Shows and Performances
Scheduled stage shows are often an afterthought for Medieval Fair visitors, attended if they happen to coincide with a need for meal-time seating or begin with fanfare (and a lot of cajoling by the players) as spectators pass by. That’s a mistake – you should plan your day around these little nuggets of often humorous stagecraft. From musical performances using instruments neglected for hundreds of years to middling magic and punny comedy, these shows feature performers who have honed their acts (and their corny jokes) through seasons travelling the country on the ren fair circuit. Make sure to have a few dollars on hand to slip into the tip hat at the end – that’s how these professionals make a living, after all.
Much of the fair is an exercise in historical leeway – just see all the people dressed up in movie-inspired pirate garb or faerie wings – with the worst perpetrator found at the food stalls. But, honestly, who would want to eat actual medieval fare, with the lack of modern sanitation or seasoning that comes with it? Instead, you can enjoy ye olde Philly cheesesteak, crepes, pizza and a host of modern gustatory delights. There’s also a Bud tent for ale and lager fans, with mead – honey wine – for brave souls looking for a perfect match for their slightly more authentic giant smoked turkey leg or candied nuts.
Many kids (and their fathers) will be drawn instantly to the prodigious display of weapons featured by vendors throughout the fair. Wooden weapon technology has progressed since the days of simple swords, with axes, daggers, hammers and more available in all shapes and sizes, perfect for pretend play and mostly only dangerous to shins and exposed knuckles. There are also bows and crossbows made from flexed PVC pipe, with ammunition of wooden dowels topped by erasers to shield victims from the worst harm, as well as shields painted with all manner of imaginary heraldry. For kids who have saved their pennies (or have generous parents), there’s also everything you need to create a fantasy costume ranging from Viking warrior to noblewoman, from fairy princess to Caribbean pirate. There are also miniature catapults that shoot marshmallows, clever puppets that sit on your shoulders and all sorts of baubles and gewgaws.

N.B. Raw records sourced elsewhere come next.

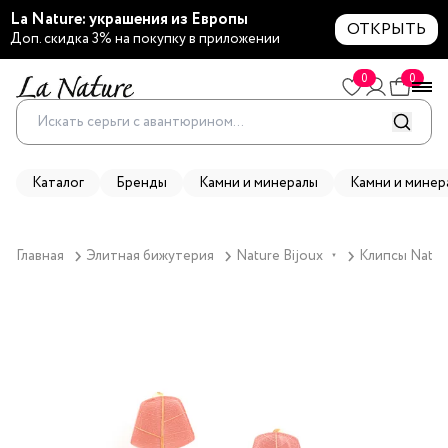
La Nature: украшения из Европы
ОТКРЫТЬ
Доп. скидка 3% на покупку в приложении
0
0
Каталог
Бренды
Камни и минералы
Камни и минер
Главная
Элитная бижутерия
Nature Bijoux
Клипсы Nature
▼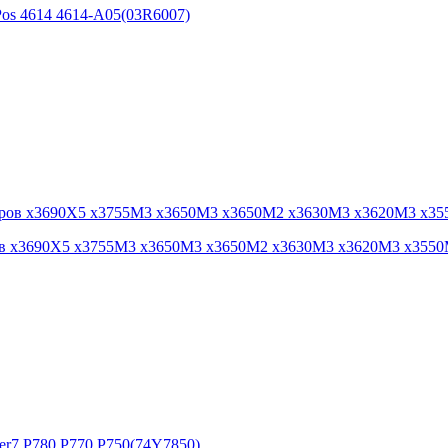
Pos 4614 4614-A05(03R6007)
еров x3690X5 x3755M3 x3650M3 x3650M2 x3630M3 x3620M3 x355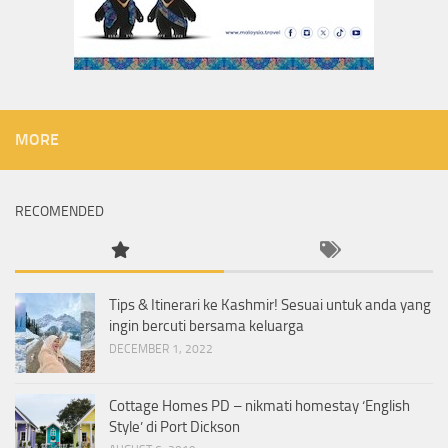
MORE
RECOMENDED
Tips & Itinerari ke Kashmir! Sesuai untuk anda yang
ingin bercuti bersama keluarga
DECEMBER 1, 2022
Cottage Homes PD – nikmati homestay ‘English
Style’ di Port Dickson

Wooden swords? Bah! You’re old enough now for the real thing, whether it’s a purely decorative recreation of Gandalf’s Glamdring suitable for hanging on the wall in the living room, or a full-tang, sharpened, combat-ready bastard sword that will go into your zombie apocalypse survival kit. Whatever your edged pleasure, it’ll be available. For those interested in less deadly pursuits, there’s a full range of costuming gear, delicate handmade jewelry, leathercraft and a host of other pretty things on display.
Yes, they cost extra money, but who can be concerned with a few dollars when faced with the opportunity to heave throwing axes at wooden targets, shoot arrows at hay bales, or chase your friends through a plywood maze? There are also clever rides – most powered by either human or purely mechanical means – and a variety of fragrant animals to amble around on, from camels to ponies.